見ず知らずの土地にやってきた蜂谷さんが移住して起業できたのは、室戸の人たちの支援が大きかった。地元で滞在型健康施設ニューサンパレスむろとを運営する病院理事長が蜂谷さんのスタートアップを支えた。試作を繰り返してコンフィが生まれたのも、この施設の厨房を借りてのことだった。
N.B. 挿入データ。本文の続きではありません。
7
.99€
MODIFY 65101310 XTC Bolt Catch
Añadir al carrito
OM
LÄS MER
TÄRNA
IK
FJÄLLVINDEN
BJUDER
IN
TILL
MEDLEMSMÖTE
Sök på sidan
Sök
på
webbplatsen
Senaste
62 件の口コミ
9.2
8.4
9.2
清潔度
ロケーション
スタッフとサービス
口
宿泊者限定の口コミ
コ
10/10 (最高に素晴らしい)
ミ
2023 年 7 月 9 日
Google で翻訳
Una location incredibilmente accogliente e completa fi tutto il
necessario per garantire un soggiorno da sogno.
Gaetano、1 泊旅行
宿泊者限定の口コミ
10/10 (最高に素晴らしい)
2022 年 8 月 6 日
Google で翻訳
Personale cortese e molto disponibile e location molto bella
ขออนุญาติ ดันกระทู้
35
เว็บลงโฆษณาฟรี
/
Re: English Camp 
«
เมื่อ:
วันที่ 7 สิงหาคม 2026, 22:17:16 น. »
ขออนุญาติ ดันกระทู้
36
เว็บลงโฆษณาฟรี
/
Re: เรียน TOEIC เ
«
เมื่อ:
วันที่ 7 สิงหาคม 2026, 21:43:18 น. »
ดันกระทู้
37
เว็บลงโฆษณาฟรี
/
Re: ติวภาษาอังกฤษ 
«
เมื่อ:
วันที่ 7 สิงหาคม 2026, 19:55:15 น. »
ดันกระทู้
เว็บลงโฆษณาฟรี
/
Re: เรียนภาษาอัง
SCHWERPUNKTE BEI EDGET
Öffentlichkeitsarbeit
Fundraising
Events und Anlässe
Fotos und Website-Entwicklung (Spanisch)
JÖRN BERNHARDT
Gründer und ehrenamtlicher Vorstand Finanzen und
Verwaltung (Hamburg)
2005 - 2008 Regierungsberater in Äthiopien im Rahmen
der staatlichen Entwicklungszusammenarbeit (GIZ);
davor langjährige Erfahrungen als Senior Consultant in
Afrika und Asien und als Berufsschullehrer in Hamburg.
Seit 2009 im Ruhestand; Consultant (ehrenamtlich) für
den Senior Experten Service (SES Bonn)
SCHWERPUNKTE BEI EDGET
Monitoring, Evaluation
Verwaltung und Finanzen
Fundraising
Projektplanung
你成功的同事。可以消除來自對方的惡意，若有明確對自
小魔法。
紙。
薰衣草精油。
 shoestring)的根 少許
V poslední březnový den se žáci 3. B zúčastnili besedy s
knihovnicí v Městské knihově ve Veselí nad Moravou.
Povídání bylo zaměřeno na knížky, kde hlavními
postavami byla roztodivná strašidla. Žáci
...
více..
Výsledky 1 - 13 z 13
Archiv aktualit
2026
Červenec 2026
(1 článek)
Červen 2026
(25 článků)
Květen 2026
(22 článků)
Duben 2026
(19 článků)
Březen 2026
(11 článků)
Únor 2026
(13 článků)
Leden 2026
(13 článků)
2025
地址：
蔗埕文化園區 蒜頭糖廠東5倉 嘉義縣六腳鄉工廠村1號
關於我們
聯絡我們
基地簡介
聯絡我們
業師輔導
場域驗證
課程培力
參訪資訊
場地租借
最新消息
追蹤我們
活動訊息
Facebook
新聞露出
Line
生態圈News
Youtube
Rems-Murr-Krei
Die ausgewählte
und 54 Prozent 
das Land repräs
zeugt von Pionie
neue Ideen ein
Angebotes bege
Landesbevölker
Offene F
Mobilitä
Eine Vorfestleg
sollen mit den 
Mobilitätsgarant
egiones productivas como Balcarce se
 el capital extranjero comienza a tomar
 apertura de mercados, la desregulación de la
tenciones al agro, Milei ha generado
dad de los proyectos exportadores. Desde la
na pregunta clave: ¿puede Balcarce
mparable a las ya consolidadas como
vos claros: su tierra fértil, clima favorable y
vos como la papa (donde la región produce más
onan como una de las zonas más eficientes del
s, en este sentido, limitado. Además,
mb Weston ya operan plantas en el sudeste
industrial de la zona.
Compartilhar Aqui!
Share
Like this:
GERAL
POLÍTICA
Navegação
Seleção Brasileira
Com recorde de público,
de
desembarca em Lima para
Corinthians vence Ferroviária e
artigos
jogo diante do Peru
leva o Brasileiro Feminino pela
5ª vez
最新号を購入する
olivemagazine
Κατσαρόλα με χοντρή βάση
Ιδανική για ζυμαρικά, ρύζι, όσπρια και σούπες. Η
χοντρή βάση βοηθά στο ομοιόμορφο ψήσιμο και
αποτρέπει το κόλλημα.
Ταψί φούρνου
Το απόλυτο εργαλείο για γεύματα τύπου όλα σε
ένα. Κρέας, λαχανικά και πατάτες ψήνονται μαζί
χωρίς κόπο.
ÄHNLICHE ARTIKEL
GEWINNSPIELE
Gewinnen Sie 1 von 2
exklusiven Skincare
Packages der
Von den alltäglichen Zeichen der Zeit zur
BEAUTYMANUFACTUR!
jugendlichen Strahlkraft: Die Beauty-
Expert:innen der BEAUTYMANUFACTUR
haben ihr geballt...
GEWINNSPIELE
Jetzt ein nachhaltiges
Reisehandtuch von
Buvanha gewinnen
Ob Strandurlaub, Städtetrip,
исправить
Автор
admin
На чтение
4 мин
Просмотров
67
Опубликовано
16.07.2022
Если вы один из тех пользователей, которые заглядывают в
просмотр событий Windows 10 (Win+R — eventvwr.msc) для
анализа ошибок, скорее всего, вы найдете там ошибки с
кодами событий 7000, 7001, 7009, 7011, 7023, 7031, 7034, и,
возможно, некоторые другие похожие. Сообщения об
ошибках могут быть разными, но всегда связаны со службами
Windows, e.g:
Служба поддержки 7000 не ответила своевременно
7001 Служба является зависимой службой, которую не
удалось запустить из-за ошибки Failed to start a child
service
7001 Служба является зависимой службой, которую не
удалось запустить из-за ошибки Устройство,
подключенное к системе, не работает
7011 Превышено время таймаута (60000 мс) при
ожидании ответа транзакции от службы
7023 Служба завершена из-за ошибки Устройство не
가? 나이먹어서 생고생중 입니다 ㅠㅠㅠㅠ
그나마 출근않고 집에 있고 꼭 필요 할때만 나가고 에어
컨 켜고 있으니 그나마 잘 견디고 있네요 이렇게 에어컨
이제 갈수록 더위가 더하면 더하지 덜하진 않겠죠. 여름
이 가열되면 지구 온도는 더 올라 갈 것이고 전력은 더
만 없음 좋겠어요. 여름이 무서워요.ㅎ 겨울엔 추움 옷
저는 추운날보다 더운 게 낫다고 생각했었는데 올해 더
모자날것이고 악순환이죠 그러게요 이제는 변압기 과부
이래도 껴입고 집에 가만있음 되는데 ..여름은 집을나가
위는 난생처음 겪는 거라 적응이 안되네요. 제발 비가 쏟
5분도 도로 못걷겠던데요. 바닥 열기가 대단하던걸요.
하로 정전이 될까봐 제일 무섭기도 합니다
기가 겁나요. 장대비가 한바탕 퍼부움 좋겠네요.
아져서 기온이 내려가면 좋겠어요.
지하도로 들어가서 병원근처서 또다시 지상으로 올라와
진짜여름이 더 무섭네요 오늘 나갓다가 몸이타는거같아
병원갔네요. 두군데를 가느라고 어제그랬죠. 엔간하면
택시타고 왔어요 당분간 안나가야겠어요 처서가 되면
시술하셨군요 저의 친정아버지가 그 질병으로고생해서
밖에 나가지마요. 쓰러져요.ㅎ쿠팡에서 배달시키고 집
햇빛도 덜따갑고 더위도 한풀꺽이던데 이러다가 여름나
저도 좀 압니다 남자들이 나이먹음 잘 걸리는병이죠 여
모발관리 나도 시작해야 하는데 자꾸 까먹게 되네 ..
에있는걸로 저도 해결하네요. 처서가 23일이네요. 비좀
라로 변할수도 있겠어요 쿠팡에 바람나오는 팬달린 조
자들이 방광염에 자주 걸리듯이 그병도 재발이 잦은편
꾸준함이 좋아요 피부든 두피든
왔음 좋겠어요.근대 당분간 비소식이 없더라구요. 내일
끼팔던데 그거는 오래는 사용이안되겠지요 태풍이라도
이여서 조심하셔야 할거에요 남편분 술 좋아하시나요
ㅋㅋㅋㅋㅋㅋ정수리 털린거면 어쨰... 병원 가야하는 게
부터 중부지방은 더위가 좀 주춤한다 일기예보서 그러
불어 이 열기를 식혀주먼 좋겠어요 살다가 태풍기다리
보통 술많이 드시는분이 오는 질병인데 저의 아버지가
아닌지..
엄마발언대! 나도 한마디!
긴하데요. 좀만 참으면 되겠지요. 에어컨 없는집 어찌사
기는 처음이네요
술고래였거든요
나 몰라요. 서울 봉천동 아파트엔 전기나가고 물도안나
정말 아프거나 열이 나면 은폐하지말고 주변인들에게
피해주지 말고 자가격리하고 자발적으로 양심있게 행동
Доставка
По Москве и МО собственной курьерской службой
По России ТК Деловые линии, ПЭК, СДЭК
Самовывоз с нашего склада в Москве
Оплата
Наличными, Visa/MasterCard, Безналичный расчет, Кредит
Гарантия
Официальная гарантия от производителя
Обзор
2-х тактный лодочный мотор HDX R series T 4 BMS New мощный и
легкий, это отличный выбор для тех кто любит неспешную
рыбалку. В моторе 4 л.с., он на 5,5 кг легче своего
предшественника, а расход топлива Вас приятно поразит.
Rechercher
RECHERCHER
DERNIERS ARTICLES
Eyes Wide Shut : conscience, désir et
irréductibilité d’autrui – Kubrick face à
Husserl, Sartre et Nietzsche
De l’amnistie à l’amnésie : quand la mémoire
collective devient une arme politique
さらに、ここで「むろっとBBQ」というイベントも行っている。東京など都会に住む人と、室戸の生産者との出会いの場を提供するためだ。これまでに6回開催して、1回あたり150人程度集まったそうだ。
自分の孫にそっくり
同施設の岩貞光江さんは、「あの子のバイタリティーはたいしたもの」だと蜂谷さんを評する。「着実に前に進んでいる。ああいう子が室戸にあと2人くらい欲しい」と笑う。
蜂谷さんはすっかり地元に溶け込んでいる。「自分の孫にそっくりだと思った」と初対面を振り返る前田和子さん。もともと漁協で働いていたが、蜂谷さんに口説かれて今はうみ路で働く。蜂谷さんが前田さんに付けた呼び名は「かずぴー」。前田さんも「はっちゃん」と呼ぶ。まるで本当のおばあちゃんと孫のようだ。
室戸市は市とは言っても人口はわずか1万5000人。全国の市の中でも下から5番目だ。高知市内から車で2時間はかかる。人口減少に苦しんでいるのは言うまでもない。そんな室戸で蜂谷さんの取り組みが、活性化の起爆剤になるかもしれない。
今年の春、新しい戦力が加わった。氏川彩加さん。もともと室戸の出身だが、神戸に出て写真家になっていた。Uターンして室戸に戻り「ジオカフェ」の店長になった。商品や地元の良いモノのプロモーションなどがますます活発になっていくに違いない。